Не искушенный в дворцовой дипломатии, ученый дал ясно понять, что считает беседу законченной. Ему и в голову не пришло, что именно второй вопрос как раз был главным для королевского посла.
Арондел почувствовал себя глубоко уязвленным. Раздражение вызывал не столько сам отказ от сотрудничества, сколько безапелляционность ответа, враждебность, прозвучавшая в голосе. Для него слово было лишь средством выражения, а чаще сокрытия мысли. Ему трудно было понять, что возможно совсем иное восприятие. В нерасчлененном единении слова и мысли, когда исчезает грань между тайным и явным. Его так неприятно поразила непомерность претензий, несопоставимость самомнения с весьма заурядным рангом.
«Люди, которых якобы нельзя купить, суровы и прямодушны, — мелькнула мысль, — но вдобавок они еще и ограниченны, плоски, с ними совершенно невозможно иметь дело».
— Но ведь есть обычаи, законы, наконец, которыми руководствуются христианские народы, — решился он проявить настойчивость, смирив гордость. — Что о нас подумают другие государи?
— Королевство вправе удержать в своих пределах денежные средства. Это законно, поскольку отвечает государственным интересам. Римский апостолик не должен распространять свои притязания на богатства английской церкви. Они принадлежат только Англии.

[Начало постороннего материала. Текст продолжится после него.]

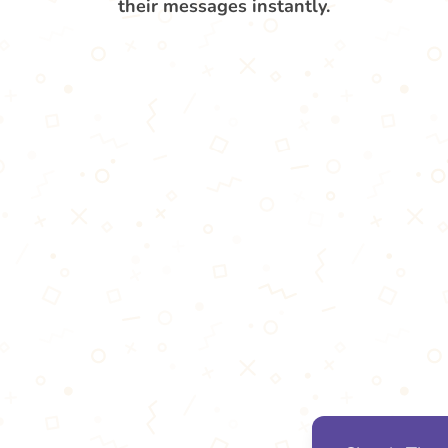
their messages instantly.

— Разве это не противоречит вселенскому характеру церкви?
— Экуменизм церкви в духовности. Прискорбно сознавать, что римский первосвященник предпочитает ей мирские блага. Он вправе притязать лишь на добровольные отчисления в форме милостыни. Притязать, но не требовать! Требовать милостыню противоречит самому понятию милостыни, которую подают из любви к ближнему. В нынешних трудных обстоятельствах Англия не может позволить себе подобной роскоши. Светские лорды нашего королевства пожертвовали в дар церкви все те владения, из которых папа незаконно черпает деньги.
— Но почему же незаконно, ваше великолепие? — Арондел не остановился перед лестью, титулуя Уиклифа как Оксфордского канцлера.

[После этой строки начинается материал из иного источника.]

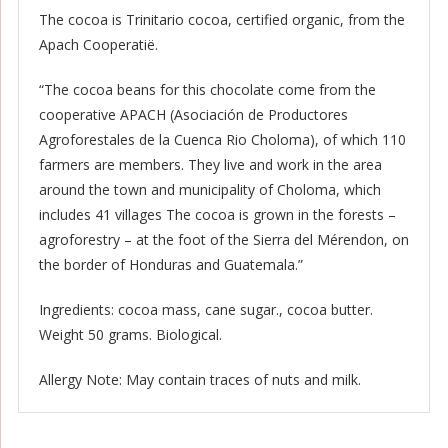
The cocoa is Trinitario cocoa, certified organic, from the
Apach Cooperatië.
“The cocoa beans for this chocolate come from the
cooperative APACH (Asociación de Productores
Agroforestales de la Cuenca Rio Choloma), of which 110
farmers are members. They live and work in the area
around the town and municipality of Choloma, which
includes 41 villages The cocoa is grown in the forests –
agroforestry – at the foot of the Sierra del Mérendon, on
the border of Honduras and Guatemala.”
Ingredients: cocoa mass, cane sugar., cocoa butter.
Weight 50 grams. Biological.
Allergy Note: May contain traces of nuts and milk.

— Я уже имел честь пояснить, милорд, что речь идет о владениях английской церкви, а не церкви вообще. Они предназначены лишь для благотворительности и обеспечения потребностей духовных лиц внутри королевства. Яснее дня видно, что, отсылая деньги в Римскую курию, наша церковь не выполнит своего предназначения. Светские лорды обязаны поэтому воспротивиться вывозу денег, что они и делают.
— Не все, — Арондел осторожно намекнул на Гонта, чьи позиции в этом вопросе претерпели внезапную перемену. — Взгляды меняются, подчас самым коренным образом.
— Мои взгляды не изменились. — Уиклиф проигнорировал намек. — Вывоз денег приведет к печальным последствиям: уменьшится население Англии, Римская курия, предавшись излишествам, совершит массу грехов, а наши враги получат перевес. Другие народы станут смеяться над нашей ослиной глупостью. В мирских делах у нас есть смелость противостоять недругу, так почему мы проявляем робость в божьем деле?
— Папа угрожает интердиктом.
— Трудно допустить, чтобы наш святейший апостолик подверг такому наказанию столь верный ему народ. Благочестивый отец обязан поддержать детей, оказавшихся в трудном положении. Причем не только духовно, но и материально. Иначе он любит не нас, а наше имущество. Любовь, которая способна исчезнуть из-за отказа от милостыни, не евангельская любовь, а мирская. Апостолик, которому известно, что Англия между другими странами самая христианская, не допустит такого соблазна.
— Ну а если?..
— Перед лицом бога такое несправедливое наказание не имеет значения, — сурово отвел Уиклиф и повторил по-латыни: — Non abligat.